- [Your objective] Reproduce exactly, from the line containing "Minister Beenders pakt door tegen", every line down to the end of the data below.

Records drawn from a dataset:
'''

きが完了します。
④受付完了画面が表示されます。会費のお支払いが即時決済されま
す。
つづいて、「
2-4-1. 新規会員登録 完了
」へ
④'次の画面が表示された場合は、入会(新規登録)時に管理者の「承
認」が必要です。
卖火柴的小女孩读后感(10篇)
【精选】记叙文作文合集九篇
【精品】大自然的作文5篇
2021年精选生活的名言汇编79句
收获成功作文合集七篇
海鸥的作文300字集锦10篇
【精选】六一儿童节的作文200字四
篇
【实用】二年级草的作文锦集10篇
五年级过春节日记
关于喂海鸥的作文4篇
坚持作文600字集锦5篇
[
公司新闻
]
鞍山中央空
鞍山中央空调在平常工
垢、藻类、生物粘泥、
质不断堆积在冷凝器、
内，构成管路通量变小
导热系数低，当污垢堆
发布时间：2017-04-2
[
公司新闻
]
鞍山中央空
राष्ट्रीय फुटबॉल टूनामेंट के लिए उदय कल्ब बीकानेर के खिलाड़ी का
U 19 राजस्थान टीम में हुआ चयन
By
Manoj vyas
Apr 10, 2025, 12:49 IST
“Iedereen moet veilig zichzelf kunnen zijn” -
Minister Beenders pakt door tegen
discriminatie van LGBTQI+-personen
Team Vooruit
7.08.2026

'''

- [Task solution]
Minister Beenders pakt door tegen
discriminatie van LGBTQI+-personen
Team Vooruit
7.08.2026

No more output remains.